For that first job, all the materials went to DGL for the mix design. “Prior to the foaming, they came out and did a full training program with all the different equipment. Then our technical director and our project superintendent came out and helped us monitor things,” says Herring.

“With this process, everything is left in place,” explains Herring. “You’re doing what’s called a foamed-asphalt-base stabilization. You’re using the existing materials to create a much stronger foundation for the road structure.”

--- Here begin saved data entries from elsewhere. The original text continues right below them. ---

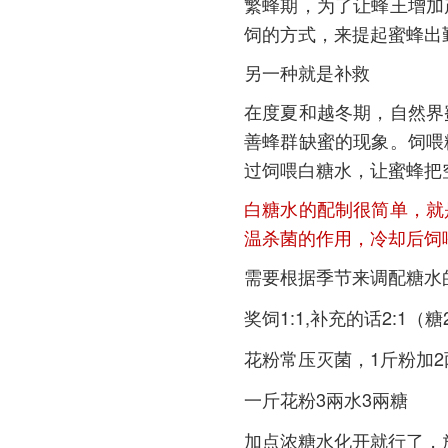
繁蜂期，为了让蜂王增加
饲的方式，来提起蜜蜂出
另一种就是补救
在度夏和越冬期，自然界
善蜂群缺蜜的现象。饲喂
过饲喂白糖水，让蜜蜂把
白糖水的配制很简单，就
温杀菌的作用，冷却后饲
需要根据季节来调配糖水
奖饲1:1,补充的话2:1
花粉常压灭菌，1斤粉加2
一斤花粉3兩水3兩糖
加点浓糖水化开就行了，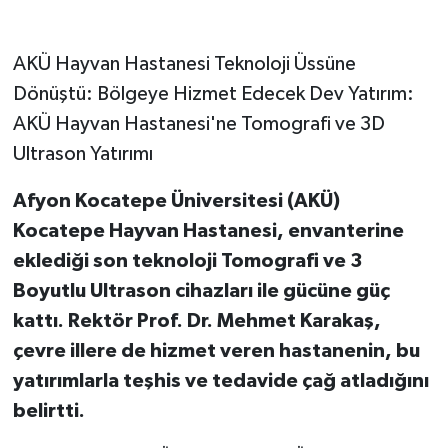
AKÜ Hayvan Hastanesi Teknoloji Üssüne
Dönüştü: Bölgeye Hizmet Edecek Dev Yatırım:
AKÜ Hayvan Hastanesi'ne Tomografi ve 3D
Ultrason Yatırımı
Afyon Kocatepe Üniversitesi (AKÜ)
Kocatepe Hayvan Hastanesi, envanterine
eklediği son teknoloji Tomografi ve 3
Boyutlu Ultrason cihazları ile gücüne güç
kattı. Rektör Prof. Dr. Mehmet Karakaş,
çevre illere de hizmet veren hastanenin, bu
yatırımlarla teşhis ve tedavide çağ atladığını
belirtti.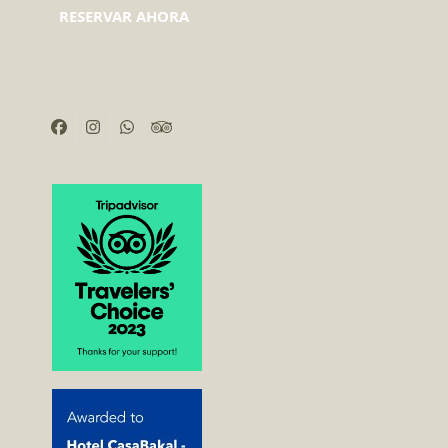
RESERVAR AHORA
Facebook
Instagram
Whatsapp
Tripadvisor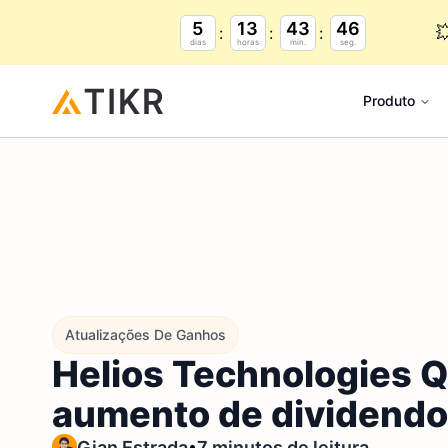
5
13
43
44

dias
horas
min.
seg.
Produto
Atualizações De Ganhos
Helios Technologies 
aumento de dividendos
•
Gian Estrada
7 minutos de leitura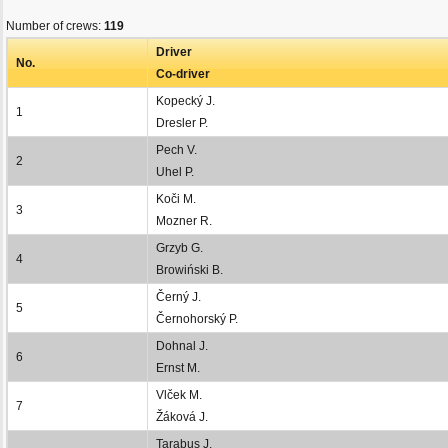
Number of crews:
119
Driver
No.
Co-driver
Kopecký J.
1
Dresler P.
Pech V.
2
Uhel P.
Koči M.
3
Mozner R.
Grzyb G.
4
Browiński B.
Černý J.
5
Černohorský P.
Dohnal J.
6
Ernst M.
Vlček M.
7
Žáková J.
Tarabus J.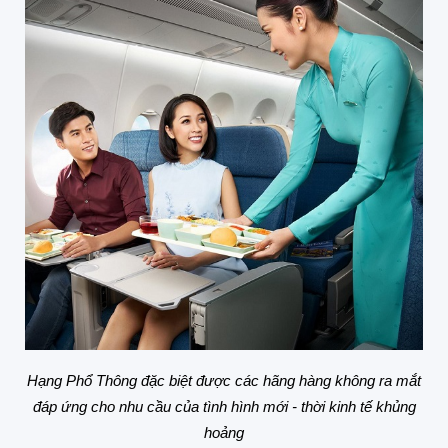
Hạng Phổ Thông đặc biệt được các hãng hàng không ra mắt
đáp ứng cho nhu cầu của tình hình mới - thời kinh tế khủng
hoảng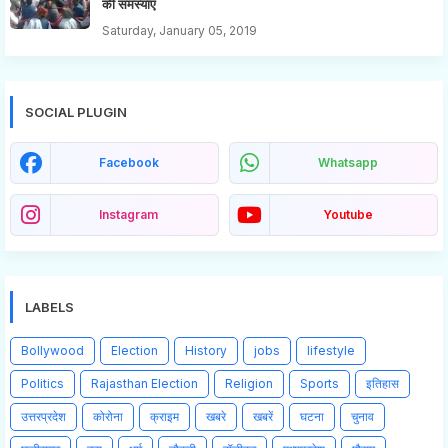
की समस्याएं
Saturday, January 05, 2019
SOCIAL PLUGIN
Facebook
Whatsapp
Instagram
Youtube
LABELS
Bollywood
Election
History
jobs
lifestyle
Politics
Rajasthan Election
Religion
Sports
इतिहास
उत्तरप्रदेश
कोरोना
क्राइम
खबरे
खबरें
घटना
चुनाव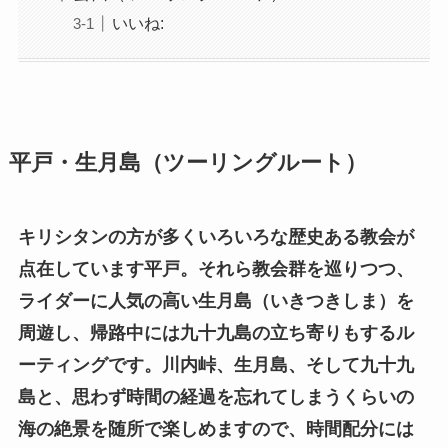
いいね:
平戸・生月島（ツーリングルート）
キリシタンの方が多くいろいろな歴史ある教会が
点在しています平戸。それら教会群を巡りつつ、
ライダーに人気の高い生月島（いきつきしま）を
周遊し、帰路中には九十九島の立ち寄りもするル
ーティングです。川内峠、生月島、そして九十九
島と、思わず時間の経過を忘れてしまうくらいの
海の絶景を随所で楽しめますので、時間配分には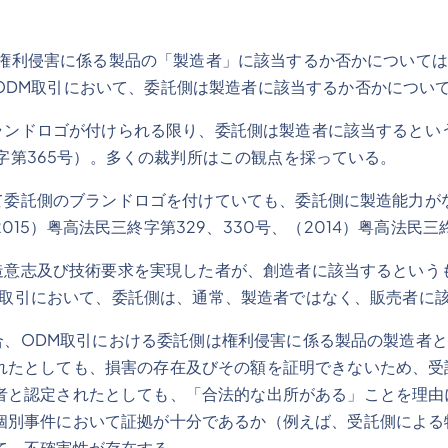
権利侵害に係る製品の「製造者」に該当するか否かについては
ODM取引において、委託側は製造者に該当するか否かについ
ドロゴが付けられる限り、委託側は製造者に該当するというも
三終字第365号）。多くの裁判所はこの観点を採っている。
委託側のブランドロゴを付けていても、委託側に製造能力が
5）粤高法民三終字第329、330号、（2014）粤高法民三終
意志及び技術要求を実現した者が、創造者に該当するというもの
ODM取引において、委託側は、通常、製造者ではなく、販売者に
、ODM取引における委託側は権利侵害に係る製品の製造者と
れたとしても、損害の存在及びその額を証明できないため、受
者と認定されたとしても、「合法的な出所がある」ことを理由
個別事件において証拠が十分であるか（例えば、受託側による
て、不確実性が存在する。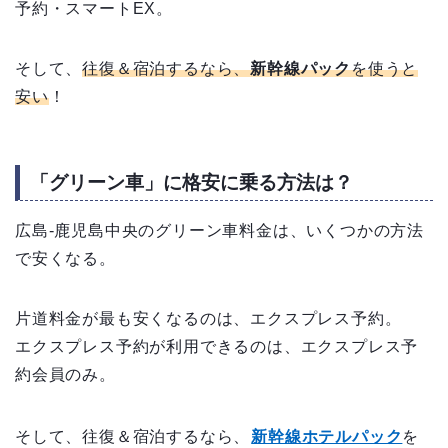
予約・スマートEX。
そして、
往復＆宿泊するなら、
新幹線パック
を使うと
安い
！
「グリーン車」に格安に乗る方法は？
広島-鹿児島中央のグリーン車料金は、いくつかの方法
で安くなる。
片道料金が最も安くなるのは、エクスプレス予約。
エクスプレス予約が利用できるのは、エクスプレス予
約会員のみ。
そして、往復＆宿泊するなら、
新幹線ホテルパック
を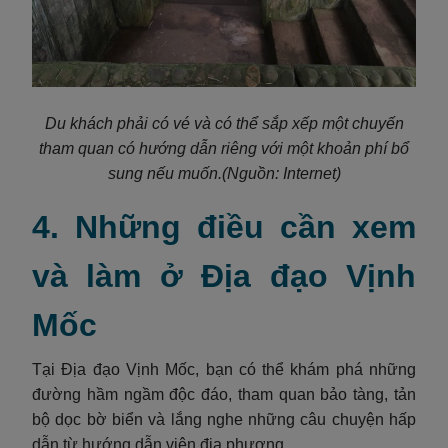
Du khách phải có vé và có thể sắp xếp một chuyến
tham quan có hướng dẫn riêng với một khoản phí bổ
sung nếu muốn.
(Nguồn: Internet)
4. Những điều cần xem
và làm ở Địa đạo Vịnh
Mốc
Tại Địa đạo Vịnh Mốc, bạn có thể khám phá những
đường hầm ngầm độc đáo, tham quan bảo tàng, tản
bộ dọc bờ biển và lắng nghe những câu chuyện hấp
dẫn từ hướng dẫn viên địa phương.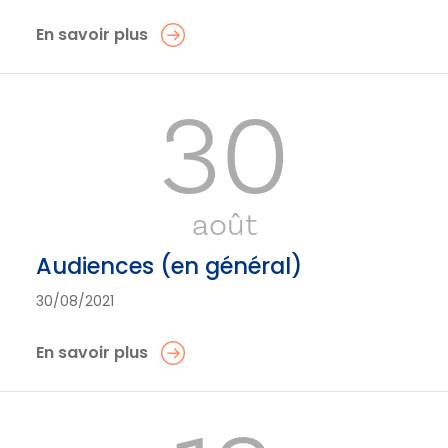
En savoir plus
30
août
Audiences (en général)
30/08/2021
En savoir plus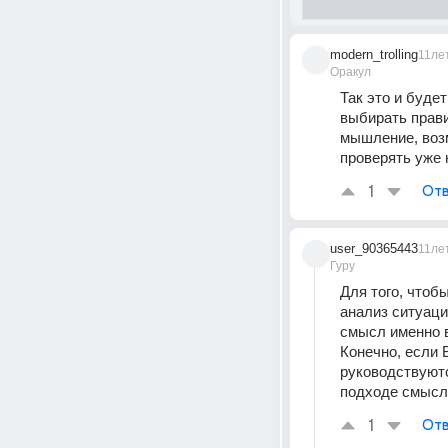
modern_trolling
11ле
Оракул
Так это и будет
выбирать прави
мышление, возм
проверять уже 
1
Отв
user_90365443
11ле
Гуру
Для того, чтобы
анализ ситуаци
смысл именно в
Конечно, если 
руководствуютс
подходе смысла
1
Отв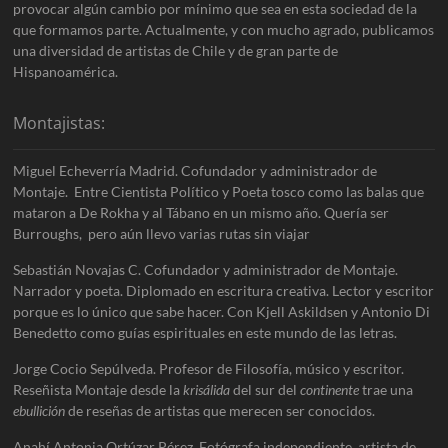
provocar algún cambio por mínimo que sea en esta sociedad de la
que formamos parte. Actualmente, y con mucho agrado, publicamos
una diversidad de artistas de Chile y de gran parte de
Hispanoamérica.
Montajistas:
Miguel Echeverría Madrid. Cofundador y administrador de
Montaje. Entre Cientista Político y Poeta tosco como las balas que
mataron a De Rokha y al Tábano en un mismo año. Quería ser
Burroughs, pero aún llevo varias rutas sin viajar
Sebastián Novajas C. Cofundador y administrador de Montaje.
Narrador y poeta. Diplomado en escritura creativa. Lector y escritor
porque es lo único que sabe hacer. Con Kjell Askildsen y Antonio Di
Benedetto como guías espirituales en este mundo de las letras.
Jorge Cocio Sepúlveda. Profesor de Filosofía, músico y escritor.
Reseñista Montaje desde la
krisálida
del sur del
continente
trae una
ebullición
de reseñas de artistas que merecen ser conocidos.
Anahí Antonia Ortúzar Pérez. Fotógrafa independiente, artista de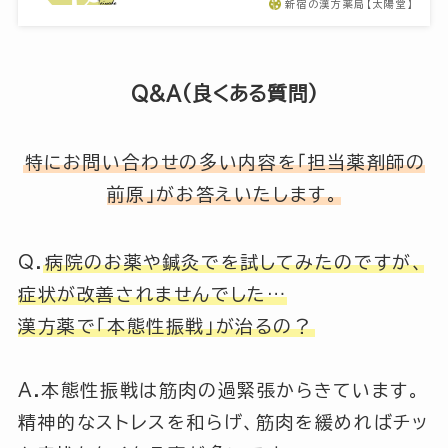
新宿の漢方薬局【太陽堂】
Q&A(良くある質問)
特にお問い合わせの多い内容を「担当薬剤師の
前原」がお答えいたします。
Q.
病院のお薬や鍼灸でを試してみたのですが、
症状が改善されませんでした…
漢方薬で「本態性振戦」が治るの？
A.本態性振戦は筋肉の過緊張からきています。
精神的なストレスを和らげ、筋肉を緩めればチッ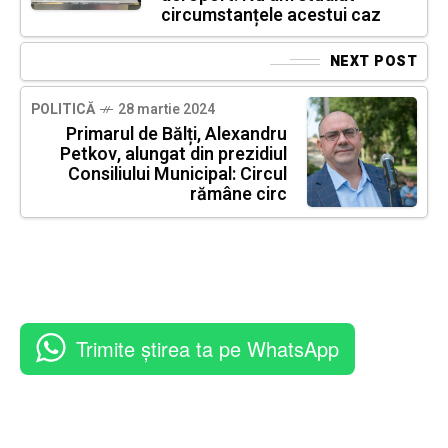
circumstanțele acestui caz
NEXT POST
POLITICĂ
28 martie 2024
Primarul de Bălți, Alexandru
Petkov, alungat din prezidiul
Consiliului Municipal: Circul
rămâne circ
Trimite știrea ta pe WhatsApp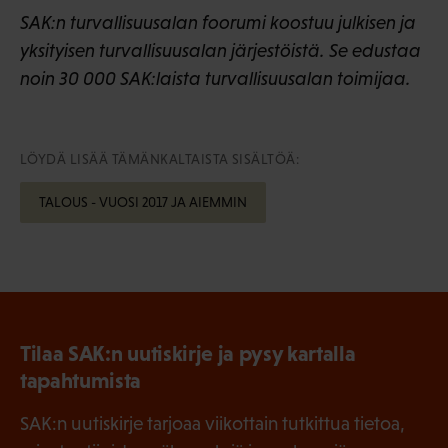
SAK:n turvallisuusalan foorumi koostuu julkisen ja
yksityisen turvallisuusalan järjestöistä. Se edustaa
noin 30 000 SAK:laista turvallisuusalan toimijaa.
LÖYDÄ LISÄÄ TÄMÄNKALTAISTA SISÄLTÖÄ:
TALOUS - VUOSI 2017 JA AIEMMIN
Tilaa SAK:n uutiskirje ja pysy kartalla
tapahtumista
SAK:n uutiskirje tarjoaa viikottain tutkittua tietoa,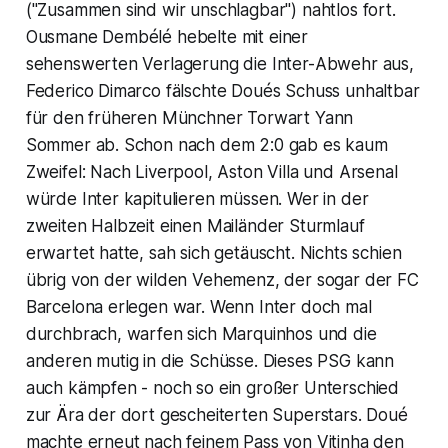
("Zusammen sind wir unschlagbar") nahtlos fort.
Ousmane Dembélé hebelte mit einer
sehenswerten Verlagerung die Inter-Abwehr aus,
Federico Dimarco fälschte Doués Schuss unhaltbar
für den früheren Münchner Torwart Yann
Sommer ab. Schon nach dem 2:0 gab es kaum
Zweifel: Nach Liverpool, Aston Villa und Arsenal
würde Inter kapitulieren müssen. Wer in der
zweiten Halbzeit einen Mailänder Sturmlauf
erwartet hatte, sah sich getäuscht. Nichts schien
übrig von der wilden Vehemenz, der sogar der FC
Barcelona erlegen war. Wenn Inter doch mal
durchbrach, warfen sich Marquinhos und die
anderen mutig in die Schüsse. Dieses PSG kann
auch kämpfen - noch so ein großer Unterschied
zur Ära der dort gescheiterten Superstars. Doué
machte erneut nach feinem Pass von Vitinha den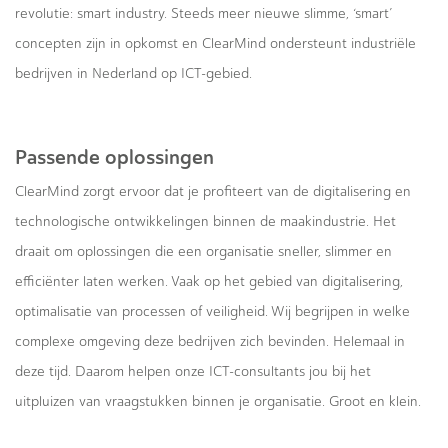
revolutie: smart industry. Steeds meer nieuwe slimme, ‘smart’
concepten zijn in opkomst en ClearMind ondersteunt industriële
bedrijven in Nederland op ICT-gebied.
Passende oplossingen
ClearMind zorgt ervoor dat je profiteert van de digitalisering en
technologische ontwikkelingen binnen de maakindustrie. Het
draait om oplossingen die een organisatie sneller, slimmer en
efficiënter laten werken. Vaak op het gebied van digitalisering,
optimalisatie van processen of veiligheid. Wij begrijpen in welke
complexe omgeving deze bedrijven zich bevinden. Helemaal in
deze tijd. Daarom helpen onze ICT-consultants jou bij het
uitpluizen van vraagstukken binnen je organisatie. Groot en klein.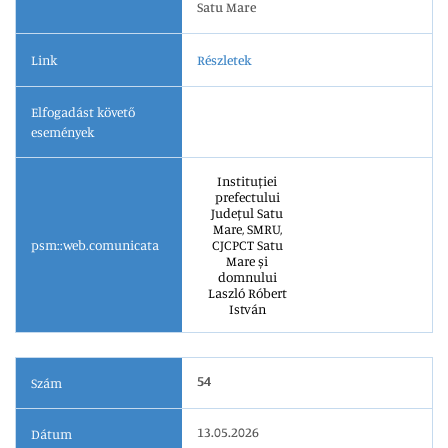
Satu Mare
Link
Részletek
Elfogadást követő
események
Instituției
prefectului
Județul Satu
Mare, SMRU,
psm::web.comunicata
CJCPCT Satu
Mare și
domnului
Laszló Róbert
István
54
Szám
13.05.2026
Dátum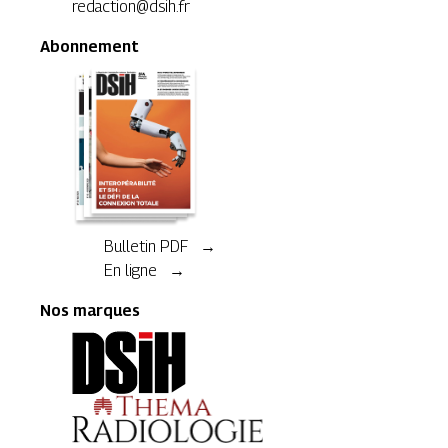
redaction@dsih.fr
Abonnement
Bulletin PDF →
En ligne →
Nos marques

The existing material is pulverized and blended. “Ideally, you get a 50/50 blend of recycled, pulverized asphalt with your existing granular material,” says Herring.

As an example, he cites Marine Way in Burnaby. “That particular road needed to be re-profiled… We ended up having to put in a layer of virgin road base (a crushed, 100-per cent quarried aggregate) and we put in a layer on top of the blended, pulverized material. Then, we re-blended that into the existing materials to build up the profile.” A new asphalt pavement was laid on top of that.

“This process allows you to dramatically reduce the cost of shipping materials off-site,” notes Herring. “At the tail end of this process, we are coming back with our reclaimer and we are hooking up an asphalt cement truck. Then, we are spreading a certain amount of Portland cement in front
of the area we are going to do.” Typically, BA Blacktop was putting in about 2.5 per cent asphalt cement and one per cent Portland cement. They re-pulverized this material and foamed the asphalt.

“You are creating a much more stabilized structure. It’s a structure that is a lot stronger than conventional asphalt but also has the flexibility capacities.”

Herring foresees a strong future for the technology in road rehabilitation.

“You are basically reclaiming your existing road structure. We are pulverizing the existing asphalt and blending it in to the granular materials underneath. We are not removing and trucking off any materials. There is a huge savings in trucking and in purchasing new materials. If the road is deemed to need a complete rehabilitation, this is the ideal process,” he says.

As municipalities attempt to renew their infrastructure, foamed asphalt offers many advantages. Herring notes that many older roads in B.C. have inferior granular material underneath. “Back then, they used a lot of what we call pit-run fill – whatever material happens to be available in the general area.” Such roads may not have the structural capacity for today’s heavier trucks and higher traffic volumes and need to be strengthened.

 

Decades of service

The process probably has a longer, deeper history in Eastern Canada than in the rest of the country. “Ontario has sort of taken the lead,” says Forfylow.

The Ministry of Transportation – Ontario constructed its first full-depth reclamation project with foamed asphalt on the Trans-Canada Highway (Highway 17) north of Sault Ste. Marie in 2001.

This 22.5 km stretch of highway was originally constructed in 1959 and was resurfaced in 1981, noted Tom Kazmierowski, manager of MTO’s Materials Engineering and Research Office, in a 2012 paper entitled 10-Year Performance of FDR with Foamed Asphalt Stabilization.

ARAN (Automatic Road Analyzer) surveys carried out in the following years found that the pavement remained smooth (International Roughness Index of <1) and in good condition (Pavement Condition Index of >85) after 10 years in service, according to the report.

Foamed asphalt is ready for prime time. By some estimates, as much as 85 per cent of all the warm mix asphalt in North America is performed with mechanical foaming technology.

It is well on its way to becoming the norm in many North American jurisdictions. “There is no such thing as hot-mix asphalt or warm-mix asphalt anymore. It’s just asphalt concrete,” says Forfylow. “The state of Texas doesn’t even specify. They do not differentiate because there is no difference. Warm mix has the same properties or better properties than conventional hot mix.”

What about the technology’s future in this country? “Canadians are a bit of a cautious bunch. Our American cousins have really adopted the technology, and most of the work being done there now in most of the states is warm mix,” explains Forfylow. “Most of the work in Canada has been done on a trial basis – trial, by trial, by trial.”

Jim Barnes is On-Site’s contributing editor.